Revisiting ResNets: Improved Training and Scaling Strategies

Novel computer vision architectures monopolize the spotlight, but the impact of the model architecture is often conflated with simultaneous changes to training methodology and scaling strategies. Our work revisits the canonical ResNet (He et al., 2015) and studies these three aspects in an effort to disentangle them. Perhaps surprisingly, we find that training and scaling strategies may matter more than architectural changes, and further, that the resulting ResNets match recent state-of-the-art models.
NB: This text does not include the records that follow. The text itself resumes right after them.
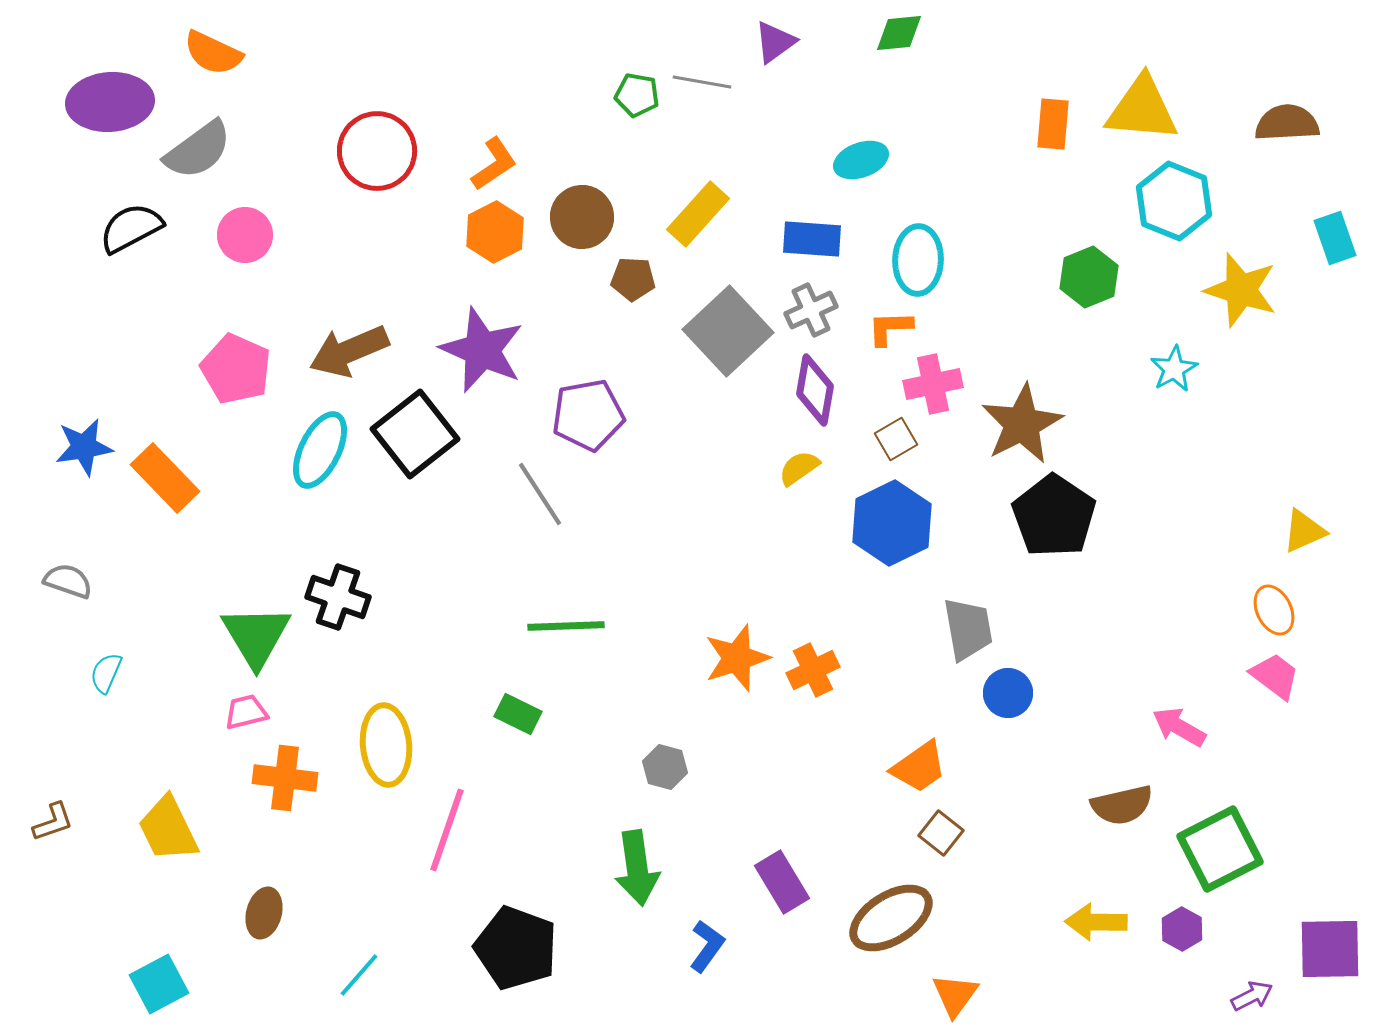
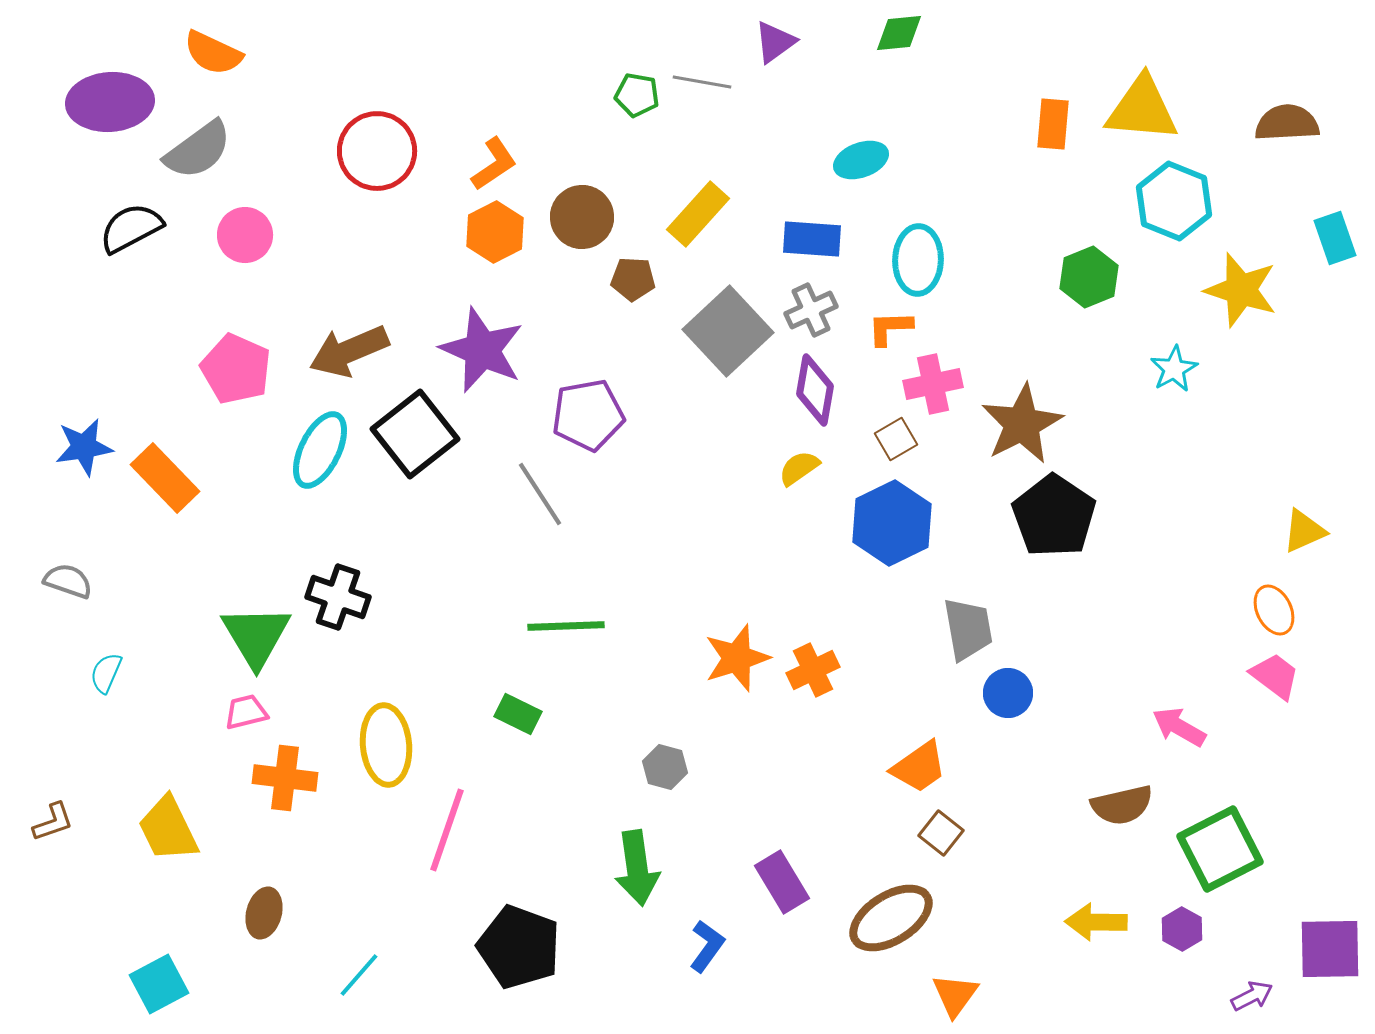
black pentagon at (516, 948): moved 3 px right, 1 px up
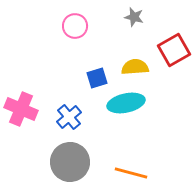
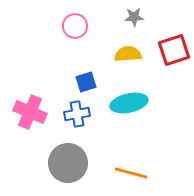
gray star: rotated 18 degrees counterclockwise
red square: rotated 12 degrees clockwise
yellow semicircle: moved 7 px left, 13 px up
blue square: moved 11 px left, 4 px down
cyan ellipse: moved 3 px right
pink cross: moved 9 px right, 3 px down
blue cross: moved 8 px right, 3 px up; rotated 30 degrees clockwise
gray circle: moved 2 px left, 1 px down
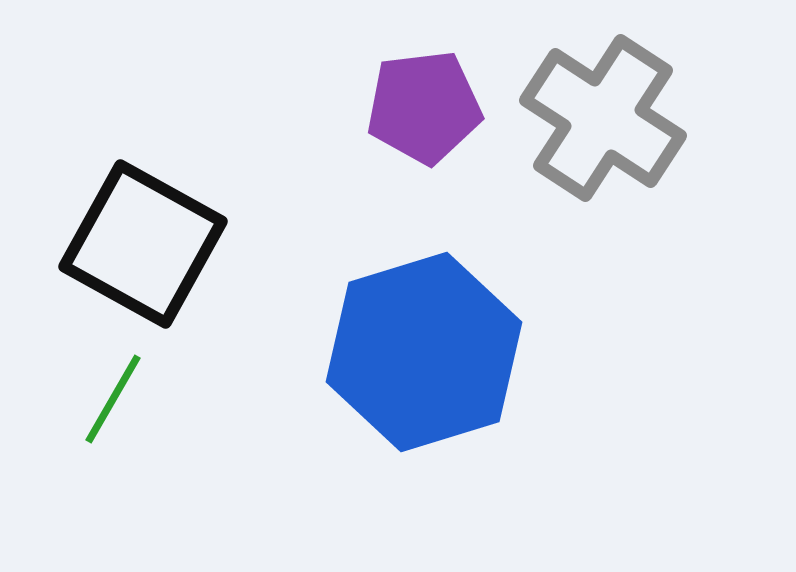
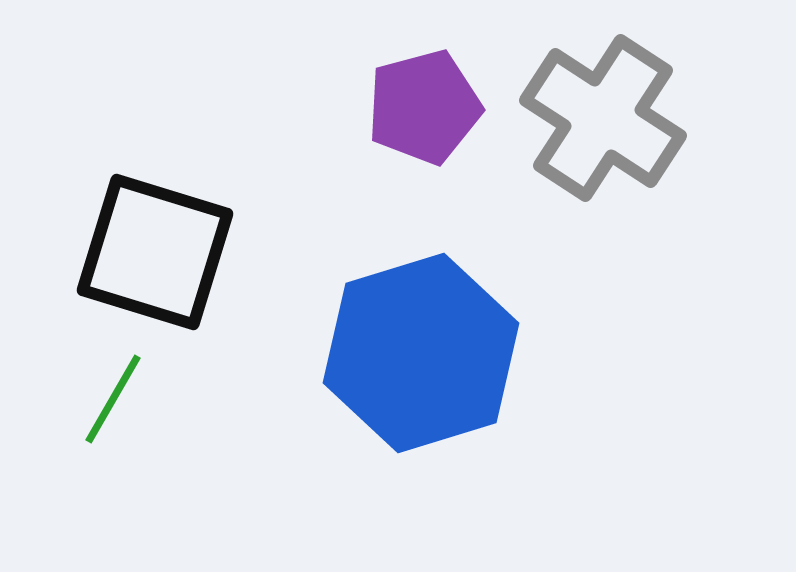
purple pentagon: rotated 8 degrees counterclockwise
black square: moved 12 px right, 8 px down; rotated 12 degrees counterclockwise
blue hexagon: moved 3 px left, 1 px down
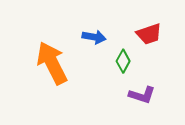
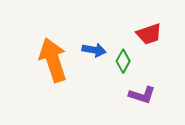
blue arrow: moved 13 px down
orange arrow: moved 1 px right, 3 px up; rotated 9 degrees clockwise
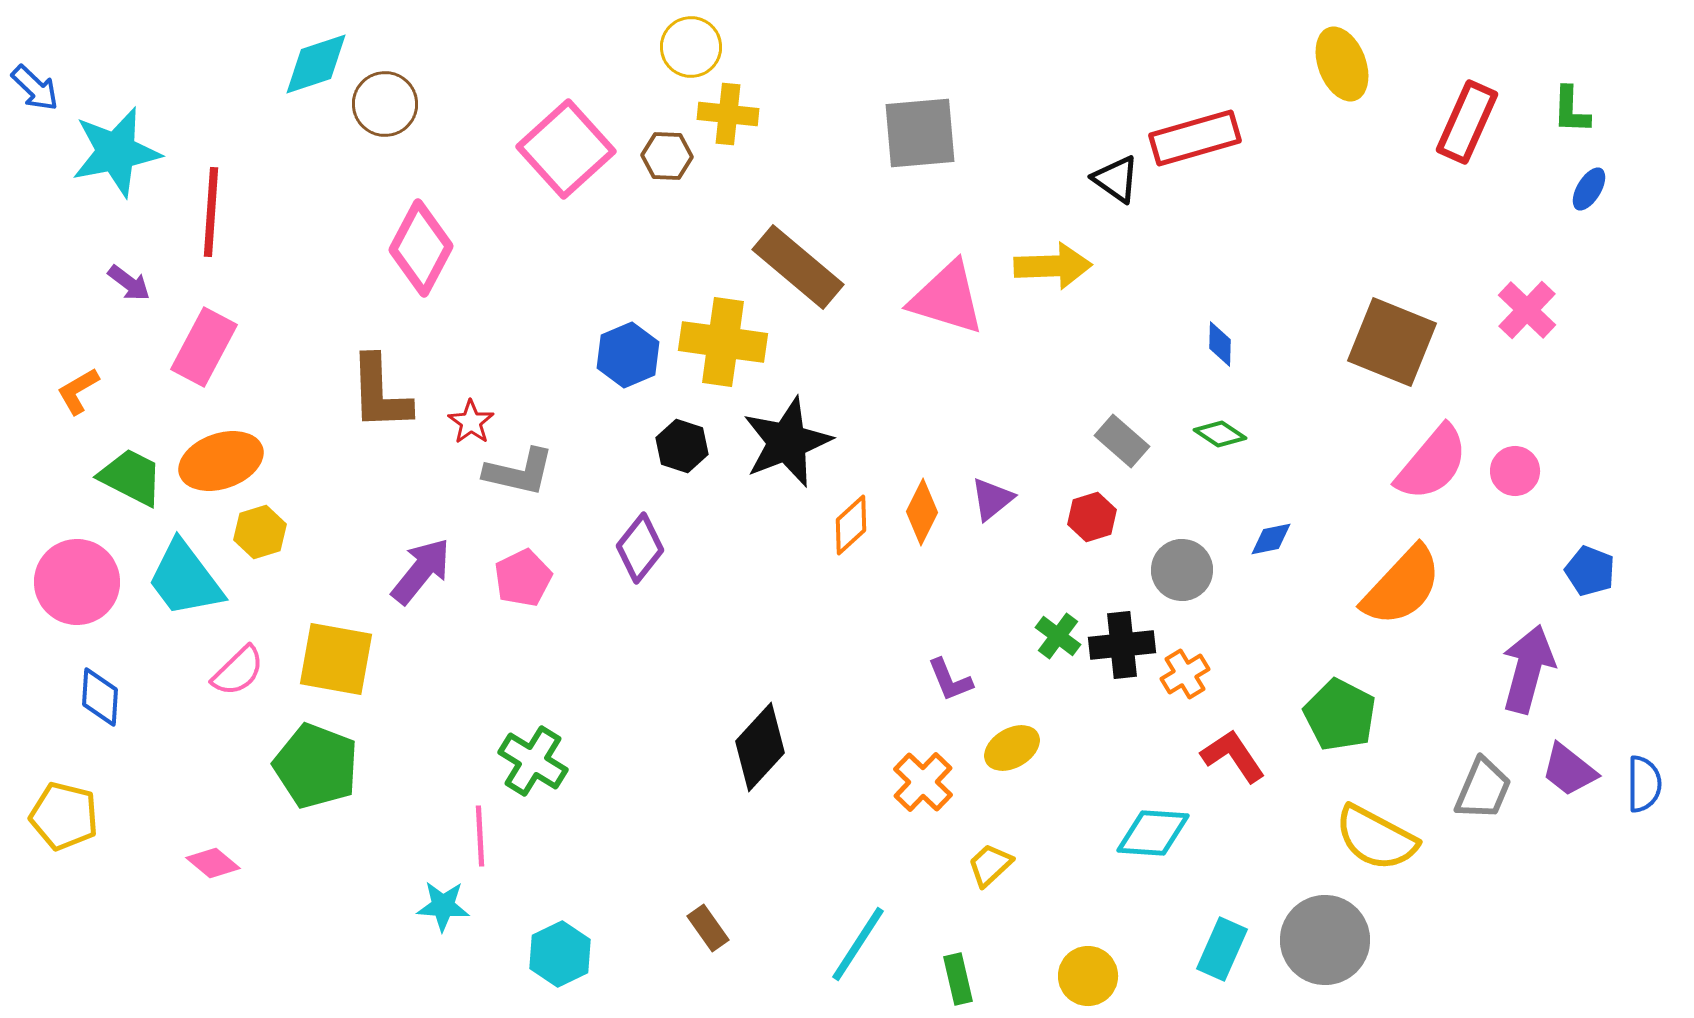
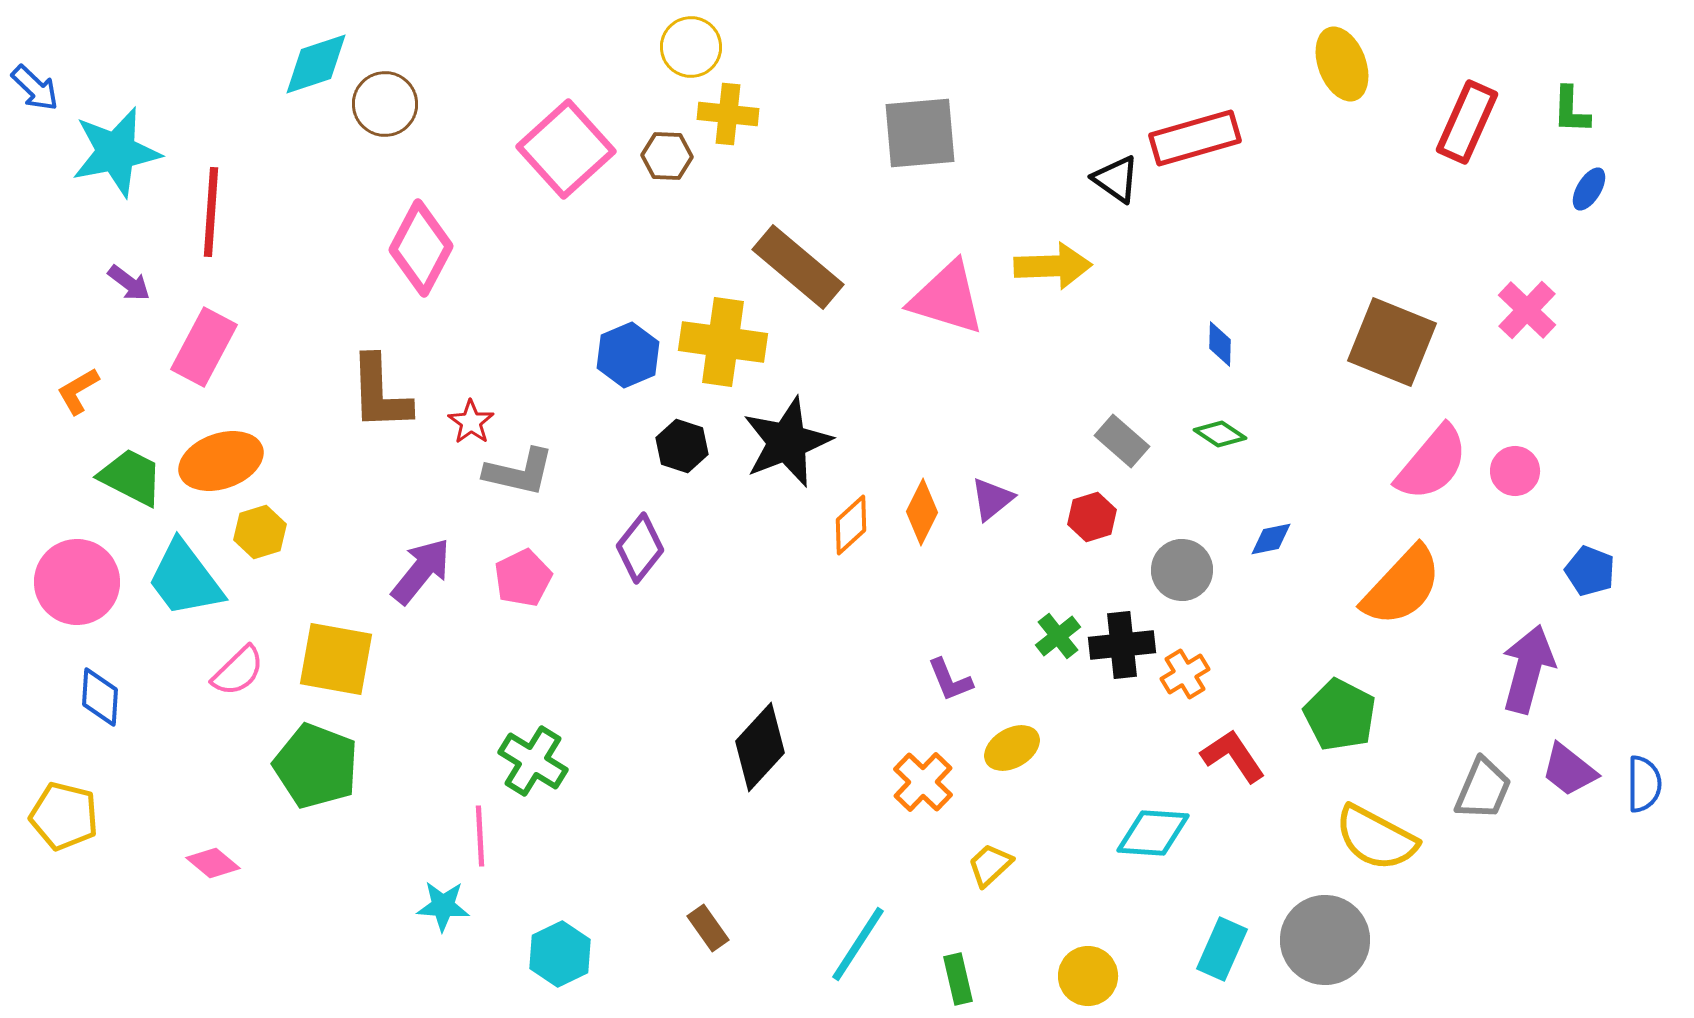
green cross at (1058, 636): rotated 15 degrees clockwise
We show that the best performing scaling strategy depends on the training regime and offer two new scaling strategies: (1) scale model depth in regimes where overfitting can occur (width scaling is preferable otherwise); (2) increase image resolution more slowly than previously recommended (Tan & Le, 2019). Using improved training and scaling strategies, we design a family of ResNet architectures, ResNet-RS, which are 1.7x - 2.7x faster than EfficientNets on TPUs, while achieving similar accuracies on ImageNet. In a large-scale semi-supervised learning setup, ResNet-RS achieves 86.2% top-1 ImageNet accuracy, while being 4.7x faster than EfficientNet NoisyStudent. The training techniques improve transfer performance on a suite of downstream tasks (rivaling state-of-the-art self-supervised algorithms) and extend to video classification on Kinetics-400. We recommend practitioners use these simple revised ResNets as baselines for future research.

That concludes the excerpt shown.